Now, in a parallel universe Company X has hired a professional and knowledgeable communications firm staffed by experienced media professionals. These cats have their finger on the pulse – not only do they know that the media, particularly online, are crying out for original content, they also know that there’s a fair amount of good sentiment in the air around skiing at the moment. (The London Ski Show is at the end of the month, the Freeze Festival at Battersea Power Station is just days away and on top of that the European season is about to kick-off.) So, armed with this knowledge and telephone skills that could charm the socks off a harassed editor, they set about tapping into this sentiment in the ski and snowboard community and reach out to key media outlets and bloggers. Using their experience of what works and what doesn’t, they build a more compelling story than “Company X has a sale on” line, a story strategically tailored to build brand awareness and drive traffic to Company X’s site where the sale, of course, has top billing.

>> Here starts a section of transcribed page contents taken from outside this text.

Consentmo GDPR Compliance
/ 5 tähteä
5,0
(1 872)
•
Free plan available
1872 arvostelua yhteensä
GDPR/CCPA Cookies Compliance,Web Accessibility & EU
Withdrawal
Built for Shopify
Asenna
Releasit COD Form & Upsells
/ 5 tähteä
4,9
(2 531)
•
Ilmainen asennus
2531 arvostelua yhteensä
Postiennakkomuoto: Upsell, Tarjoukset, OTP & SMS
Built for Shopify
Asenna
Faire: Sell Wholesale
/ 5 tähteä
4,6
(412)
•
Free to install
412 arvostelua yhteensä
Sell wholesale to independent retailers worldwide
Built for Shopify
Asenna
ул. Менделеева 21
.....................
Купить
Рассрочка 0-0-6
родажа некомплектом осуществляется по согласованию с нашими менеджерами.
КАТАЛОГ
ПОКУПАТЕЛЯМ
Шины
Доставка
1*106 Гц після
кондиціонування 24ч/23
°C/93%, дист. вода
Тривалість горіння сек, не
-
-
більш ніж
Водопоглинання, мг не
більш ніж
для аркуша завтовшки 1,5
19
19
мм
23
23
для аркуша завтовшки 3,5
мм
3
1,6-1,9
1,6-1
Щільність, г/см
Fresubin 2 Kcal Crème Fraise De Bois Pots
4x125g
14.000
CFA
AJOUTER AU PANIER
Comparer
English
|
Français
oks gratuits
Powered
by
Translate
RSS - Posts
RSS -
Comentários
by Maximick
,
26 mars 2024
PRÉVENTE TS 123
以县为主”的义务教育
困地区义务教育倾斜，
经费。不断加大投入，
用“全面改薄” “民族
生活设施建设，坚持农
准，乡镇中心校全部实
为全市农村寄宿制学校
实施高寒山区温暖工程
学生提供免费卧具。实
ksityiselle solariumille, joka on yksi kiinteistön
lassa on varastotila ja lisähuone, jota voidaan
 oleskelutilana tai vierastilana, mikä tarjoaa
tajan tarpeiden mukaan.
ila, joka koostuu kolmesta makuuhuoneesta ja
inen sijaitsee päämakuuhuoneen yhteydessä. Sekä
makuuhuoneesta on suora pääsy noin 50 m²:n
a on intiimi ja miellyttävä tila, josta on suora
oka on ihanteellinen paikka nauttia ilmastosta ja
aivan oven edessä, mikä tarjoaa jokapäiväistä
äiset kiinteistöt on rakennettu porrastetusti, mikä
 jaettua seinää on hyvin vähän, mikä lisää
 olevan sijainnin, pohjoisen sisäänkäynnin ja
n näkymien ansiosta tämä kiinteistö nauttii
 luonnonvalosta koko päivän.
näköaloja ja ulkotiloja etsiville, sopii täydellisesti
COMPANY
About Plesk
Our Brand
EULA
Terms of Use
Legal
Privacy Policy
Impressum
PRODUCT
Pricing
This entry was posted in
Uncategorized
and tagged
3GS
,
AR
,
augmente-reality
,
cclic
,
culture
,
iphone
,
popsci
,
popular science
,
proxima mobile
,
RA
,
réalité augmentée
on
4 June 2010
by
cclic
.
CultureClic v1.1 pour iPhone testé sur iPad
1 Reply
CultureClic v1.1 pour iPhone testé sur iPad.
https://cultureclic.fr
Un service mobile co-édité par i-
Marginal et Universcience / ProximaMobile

Off the top of my head, let’s start by pitching guest blogs on up-and-coming ski locations, slope fashion, season previews/reviews, what’s on in town, nightlife reviews or options for family friendly ski holidays to sites such as the Telegraph’s Travel Snow & Ski site, ski-buzz.co.uk or Ski Club Great Britain - or all three – with the aim of securing Tier 1 coverage and links back to the client’s site. Exposure on these sites will carry great weight for search rankings, will reach readers who are squarely in Company X’s target market and would never, ever be caught dead reading a newswire. With a solid stream of published content, Company X can also start to build its social media following and its own blog activity and really start maximising its communications potential.

This may all cost marginally more than a newswire release in both time and money but in terms of value and results they simply are not in the same league and never will be. Just ask any of these lot...

Browse our other posts in our value of newswires series.

Connect with me on Google+

 

Comments

Does this post make you feel all warm and fuzzy? Or are you fuming? Either way, let us know by posting your comment below. This week, our favourite comment wins its author a £20 Amazon voucher.

 

Charlotte

Fri 26th October, 2012

"These cats have got their fingers on the pulse.." - If only cats could DJ. A pussycat nightclub would be amazeballs.

Andrew Woodall

Thu 8th November, 2012

Perhaps the newswire in question also offers excellent SEO and online visibility services, which many companies take advantage of by posting their stories online, and the newswire avoids targeting media rooms and journalists with these as much as possible?

David Jamieson

Thu 8th November, 2012

Thanks for your comment, Andrew. For me the debate is the relative value of a press release newswire versus strategic content development. There’s more than one way to skin a cat but a PR newswire is a fairly blunt instrument to work with and, in my experience, the outcome doesn’t represent value in terms of money spent for the results achieved. Also, I can't really reconcile your inference about the service customers are actually buying with the product/service descriptions offered by most of the leading press release newswire services.